‘Biberiye bitkisi’ öğrenme ve algılama kapasitesini yükselten ve hafıza yeteneğini ciddi düzeyde arttırır. Biberiye özü yağı, hem kısa süreli hem de uzun süreli hafızayı güçlendirir. Newcastle’daki Northumbria Üniversitesinde yapılan araştırmada, hafıza özellikleri test edilen kişiler iki ayrı odaya kondu. Bir odaya biberiye özü yağı, diğer odaya ise normal parfümler sıkıldı. Yapılan değerlendirme sonucu biberiye esansının öğrenme kapasitesini arttırdığı ve hafızayı %60-70 oranında yükselttiği belirlendi. Dolayısıyla gerek, gül kokusunun gerekse biberiye esansının öğrenme ve hafıza melekeleri üzerinde çok ciddi olumlu etkileri var.
Beynin sağ tarafındaki talamusun orta kısmı ve beynin sağ taraftaki frontal lobun alt kısmı daha yoğun kokularda parfüm gibi daha fazla aktive olur. Sol beyin yarı küresi ise daha basit kokularda aktive olur. Ancak bu beynin bir kısmının daha fazla çalıştığı anlamına gelmez. Yoğunluğu fazla olan kokuyu aldığımız zaman sağ beyin yarı küresindeki talamusun orta kısmı ve frontal lobun alt kısmının daha fazla aktive olduğu araştırmalarda belirlendi. Ancak koku yoğun da olsa basit de olsa beynin aynı bölgeleri az veya çok aktivasyon gösterir.
Hafıza söz konusu olduğunda hep görsel ve işitsel uyaranlar üzerinde durulmuş koku duyusu ihmal edilir. Halbuki koku duyusu, bilginin bellekte yer etmesi açısından çok önemli bir etken. Diğer tüm duyular önce talamus filtresinden geçtikten sonra limbik sisteme ulaşırken, koku duyusu talamusa uğramadan direk limbik sisteme ulaşarak anında davranışlarımızı etkiler.
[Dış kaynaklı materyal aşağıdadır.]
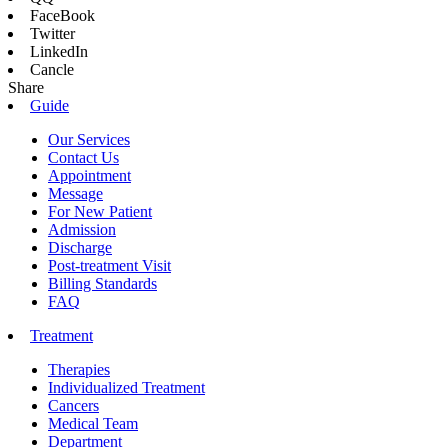
FaceBook
Twitter
LinkedIn
Cancle
Share
Guide
Our Services
Contact Us
Appointment
Message
For New Patient
Admission
Discharge
Post-treatment Visit
Billing Standards
FAQ
Treatment
Therapies
Individualized Treatment
Cancers
Medical Team
Department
Diğer duyulara oranla daha geç beyne intikal ederler ama hafıza da çok daha fazla yer eder. Koku algısı, beyindeki koku merkezine ulaştığında, beyin daha önceki deneyimlerle belirlenmiş şifreleri çözerek, kokunun tanınmasını sağlar. Kokunun davranış ve duygular üzerindeki etkileri bu bağlantılarla açıklanabilir. Kokular, kendileriyle bağlantılı olarak geçmişte yaşanan bazı olayları da aklımıza getirirler. Yolda yürürken rastladığımız tanıdık bir parfüm kokusu, bize o parfümü kullanan arkadaşımızı hatırlatır. Ayrıca her insanın aynı parmak izleri gibi kendine özgü bir ten kokusu var. Sıcaklık, koku gibi aynı fiziksel koşullarda, belli uyaranların varlığıyla beraber öğrendiğimiz şeyleri, aynı koşullar tekrar yaratılıp aynı uyaranlar bize tekrar verildiğinde, mükemmel olarak hatırlayabiliyoruz. Eğer yabancı dilde bir kelime grubunu, mesela yasemin kokan bir ortamda ezberlenirse, bu kelimeleri gene yasemin kokan bir ortamda çok daha iyi hatırlanabilir. Çünkü koku, bu kelimelere ilişkin semantik hafızanızın harekete geçmesine yardımcı olur.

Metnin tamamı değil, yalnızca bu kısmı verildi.